■ WHAT THIS TASK INVOLVES:
Give back, exactly as written, the lines of the listing from the top through the line holding "Spider Solitaire", and nothing more. Exclude pictures.

■ DATASET CONTENT:
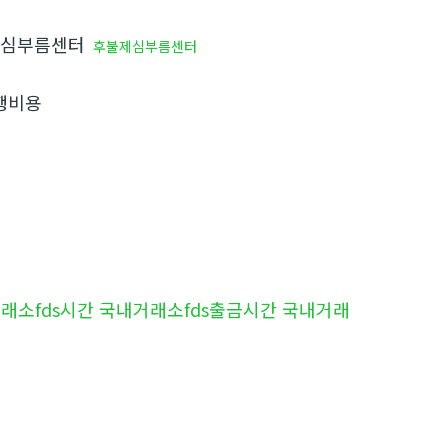
심부름센터
후불제심부름센터
행비용
내거래소fds시간 국내거래소fds출금시간 국내거래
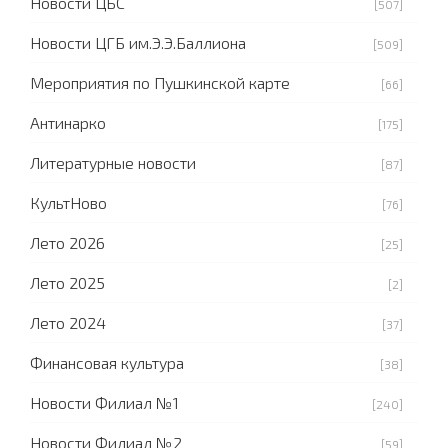
Новости ЦБС
[507]
Новости ЦГБ им.Э.Э.Баллиона
[509]
Мероприятия по Пушкинской карте
[66]
Антинарко
[175]
Литературные новости
[87]
КультНово
[76]
Лето 2026
[25]
Лето 2025
[2]
Лето 2024
[37]
Финансовая культура
[38]
Новости Филиал №1
[240]
Новости Филиал №2
[59]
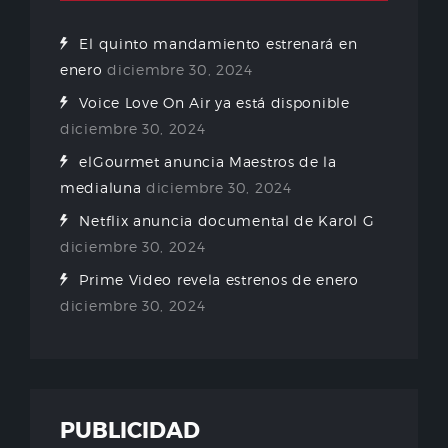
El quinto mandamiento estrenará en
enero
diciembre 30, 2024
Voice Love On Air ya está disponible
diciembre 30, 2024
elGourmet anuncia Maestros de la
medialuna
diciembre 30, 2024
Netflix anuncia documental de Karol G
diciembre 30, 2024
Prime Video revela estrenos de enero
diciembre 30, 2024
PUBLICIDAD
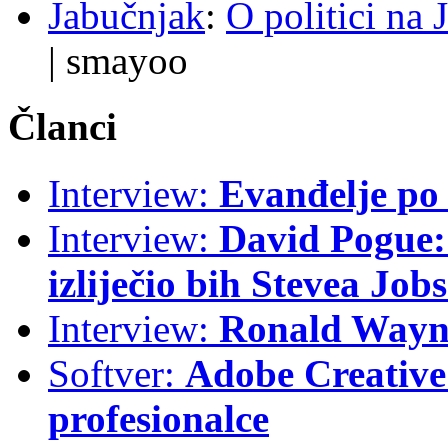
Jabučnjak
:
O politici na 
|
smayoo
Članci
Interview:
Evanđelje p
Interview:
David Pogue: 
izliječio bih Stevea Job
Interview:
Ronald Wayne
Softver:
Adobe Creative 
profesionalce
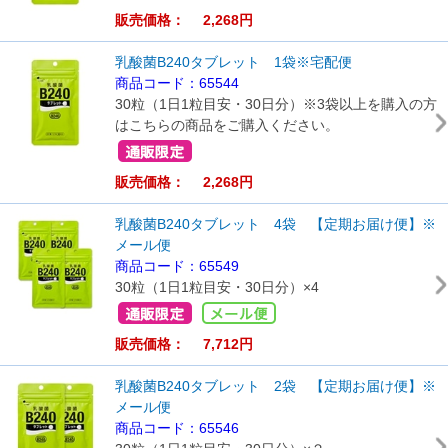
販売価格： 2,268円
乳酸菌B240タブレット 1袋※宅配便
商品コード：65544
30粒（1日1粒目安・30日分）※3袋以上を購入の方
はこちらの商品をご購入ください。
販売価格： 2,268円
乳酸菌B240タブレット 4袋 【定期お届け便】※
メール便
商品コード：65549
30粒（1日1粒目安・30日分）×4
販売価格： 7,712円
乳酸菌B240タブレット 2袋 【定期お届け便】※
メール便
商品コード：65546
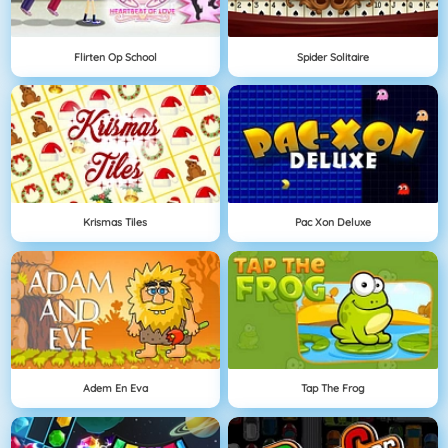
Flirten Op School
Spider Solitaire
Krismas Tiles
Pac Xon Deluxe
Adem En Eva
Tap The Frog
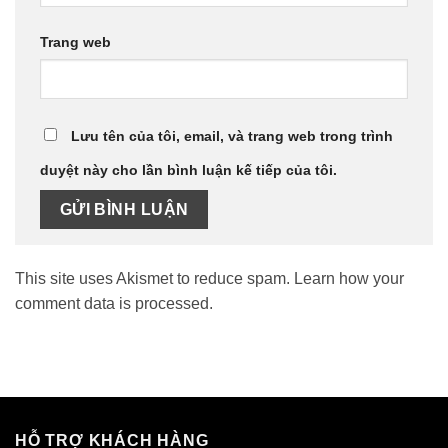
Trang web
Lưu tên của tôi, email, và trang web trong trình
duyệt này cho lần bình luận kế tiếp của tôi.
This site uses Akismet to reduce spam.
Learn how your
comment data is processed.
HỖ TRỢ KHÁCH HÀNG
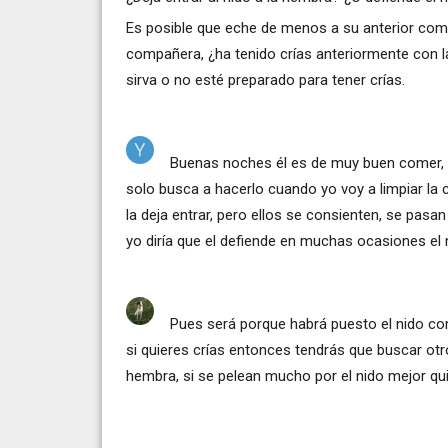
Es posible que eche de menos a su anterior com
compañera, ¿ha tenido crías anteriormente con l
sirva o no esté preparado para tener crías.
Buenas noches él es de muy buen comer, a 
solo busca a hacerlo cuando yo voy a limpiar la c
la deja entrar, pero ellos se consienten, se pas
yo diría que el defiende en muchas ocasiones el
Pues será porque habrá puesto el nido como
si quieres crías entonces tendrás que buscar otro
hembra, si se pelean mucho por el nido mejor qu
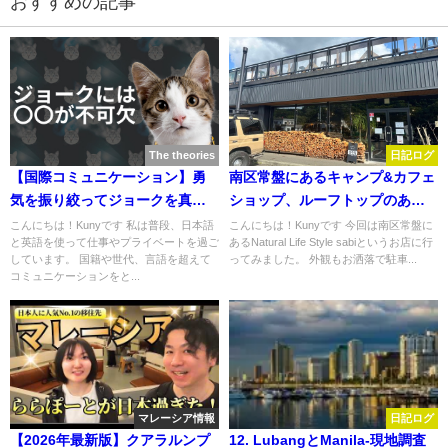
おすすめの記事
The theories
日記ログ
【国際コミュニケーション】勇
南区常盤にあるキャンプ&カフェ
気を振り絞ってジョークを真面
ショップ、ルーフトップのある
目に解説、冗談が滑る理由も説
SABI(サビ)に行ってみた
こんにちは！Kunyです 私は普段、日本語
こんにちは！Kunyです 今回は南区常盤に
と英語を使って仕事やプライベートを過ご
あるNatural Life Style sabiというお店に行
明！
しています。 国籍や世代、言語を超えて
ってみました。 外観もお洒落で駐車...
コミュニケーションをと...
マレーシア情報
日記ログ
【2026年最新版】クアラルンプ
12. LubangとManila-現地調査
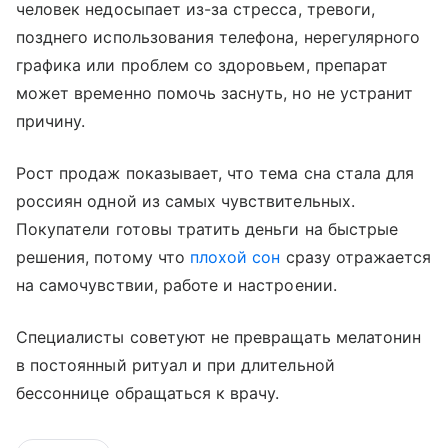
человек недосыпает из-за стресса, тревоги,
позднего использования телефона, нерегулярного
графика или проблем со здоровьем, препарат
может временно помочь заснуть, но не устранит
причину.
Рост продаж показывает, что тема сна стала для
россиян одной из самых чувствительных.
Покупатели готовы тратить деньги на быстрые
решения, потому что
плохой сон
сразу отражается
на самочувствии, работе и настроении.
Специалисты советуют не превращать мелатонин
в постоянный ритуал и при длительной
бессоннице обращаться к врачу.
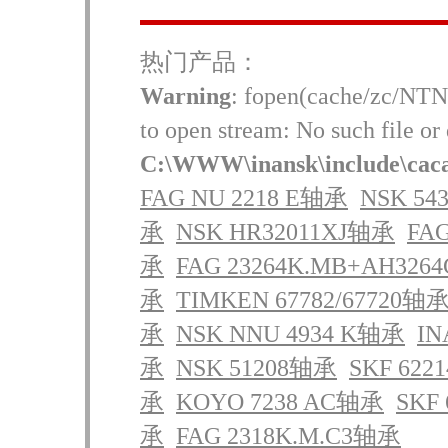
热门产品：
Warning
: fopen(cache/zc/NTN
to open stream: No such file or 
C:\WWW\inansk\include\cac
FAG NU 2218 E轴承
NSK 54
承
NSK HR32011XJ轴承
FAG
承
FAG 23264K.MB+AH326
承
TIMKEN 67782/67720轴
承
NSK NNU 4934 K轴承
IN
承
NSK 51208轴承
SKF 622
承
KOYO 7238 AC轴承
SKF
承
FAG 2318K.M.C3轴承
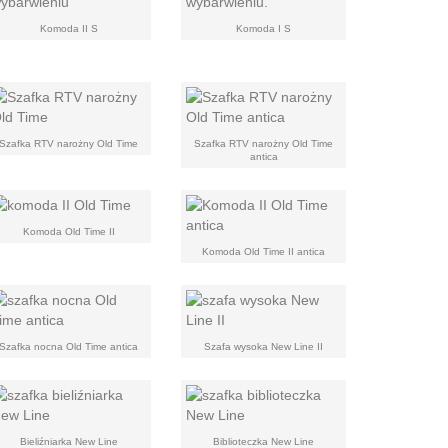
Komoda II S
Komoda I S
Szafka RTV narożny Old Time
Szafka RTV narożny Old Time
antica
Komoda Old Time II
Komoda Old Time II antica
Szafka nocna Old Time antica
Szafa wysoka New Line II
Bieliźniarka New Line
Biblioteczka New Line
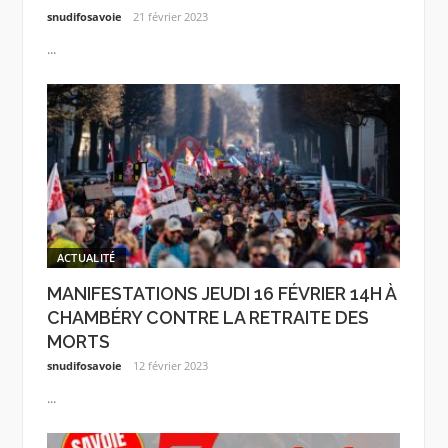
snudifosavoie
21 février 2023
...
ACTUALITÉ
MANIFESTATIONS JEUDI 16 FÉVRIER 14H À
CHAMBÉRY CONTRE LA RETRAITE DES
MORTS
snudifosavoie
12 février 2023
...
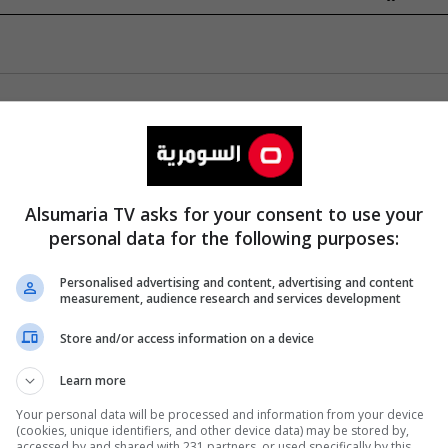
Alsumaria TV asks for your consent to use your
personal data for the following purposes:
Personalised advertising and content, advertising and content
measurement, audience research and services development
Store and/or access information on a device
Learn more
Your personal data will be processed and information from your device
(cookies, unique identifiers, and other device data) may be stored by,
accessed by and shared with 231 partners, or used specifically by this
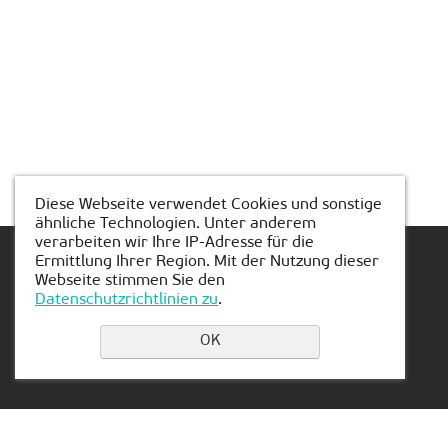
Diese Webseite verwendet Cookies und sonstige
ähnliche Technologien. Unter anderem
verarbeiten wir Ihre IP-Adresse für die
Ermittlung Ihrer Region. Mit der Nutzung dieser
Webseite stimmen Sie den
Datenschutzrichtlinien zu
.
Einen Platz buchen
OK
Privacy Policy
Kontakt:
Vertretung in den
Hannover:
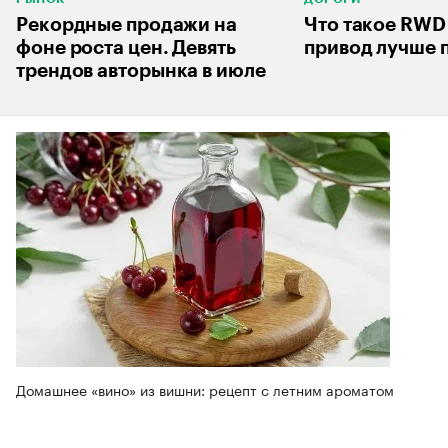
Рекордные продажи на
Что такое RWD
фоне роста цен. Девять
привод лучше 
трендов авторынка в июле
Домашнее «вино» из вишни: рецепт с летним ароматом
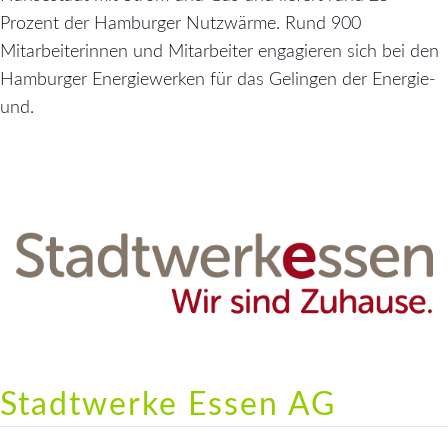
Prozent der Hamburger Nutzwärme. Rund 900
Mitarbeiterinnen und Mitarbeiter engagieren sich bei den
Hamburger Energiewerken für das Gelingen der Energie-
und.
Stadtwerke Essen AG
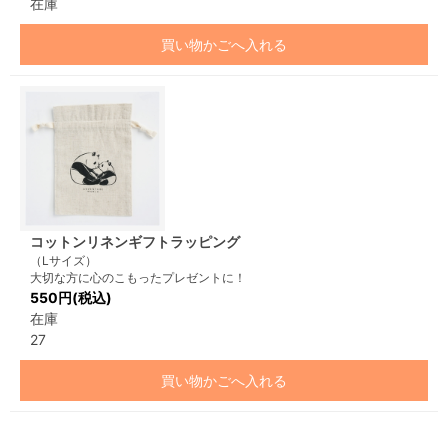
在庫
買い物かごへ入れる
コットンリネンギフトラッピング
（Lサイズ）
大切な方に心のこもったプレゼントに！
550円(税込)
在庫
27
買い物かごへ入れる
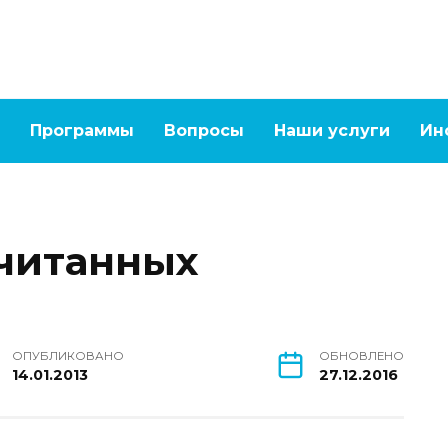
Программы
Вопросы
Наши услуги
Ин
читанных
ОПУБЛИКОВАНО
ОБНОВЛЕНО
14.01.2013
27.12.2016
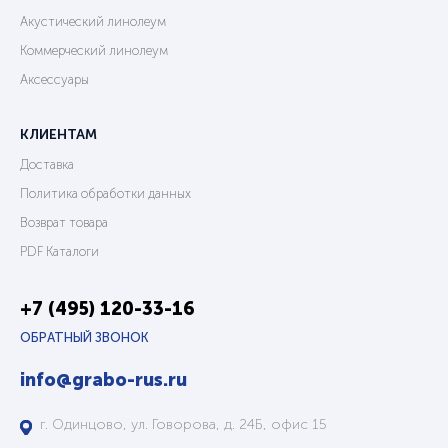
Акустический линолеум
Коммерческий линолеум
Аксессуары
КЛИЕНТАМ
Доставка
Политика обработки данных
Возврат товара
PDF Каталоги
+7 (495) 120-33-16
ОБРАТНЫЙ ЗВОНОК
info@grabo-rus.ru
г. Одинцово, ул. Говорова, д. 24Б, офис 15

■ COMPLETED TASK:
심부름센터
후불제심부름센터
행비용
내거래소fds시간 국내거래소fds출금시간 국내거래
Новости ЦБС
[507]
Новости ЦГБ им.Э.Э.Баллиона
[509]
Мероприятия по Пушкинской карте
[66]
Антинарко
[175]
Литературные новости
[87]
КультНово
[76]
Лето 2026
[25]
Лето 2025
[2]
Лето 2024
[37]
Финансовая культура
[38]
Новости Филиал №1
[240]
Новости Филиал №2
[59]
El quinto mandamiento estrenará en
enero
diciembre 30, 2024
Voice Love On Air ya está disponible
diciembre 30, 2024
elGourmet anuncia Maestros de la
medialuna
diciembre 30, 2024
Netflix anuncia documental de Karol G
diciembre 30, 2024
Prime Video revela estrenos de enero
diciembre 30, 2024
PUBLICIDAD
Jabučnjak
:
O politici na 
|
smayoo
Članci
Interview:
Evanđelje p
Interview:
David Pogue: 
izliječio bih Stevea Job
Interview:
Ronald Wayne
Softver:
Adobe Creative 
profesionalce
販売価格： 2,268円
乳酸菌B240タブレット 1袋※宅配便
商品コード：65544
30粒（1日1粒目安・30日分）※3袋以上を購入の方
はこちらの商品をご購入ください。
販売価格： 2,268円
乳酸菌B240タブレット 4袋 【定期お届け便】※
メール便
商品コード：65549
30粒（1日1粒目安・30日分）×4
販売価格： 7,712円
乳酸菌B240タブレット 2袋 【定期お届け便】※
メール便
商品コード：65546
Flirten Op School
Spider Solitaire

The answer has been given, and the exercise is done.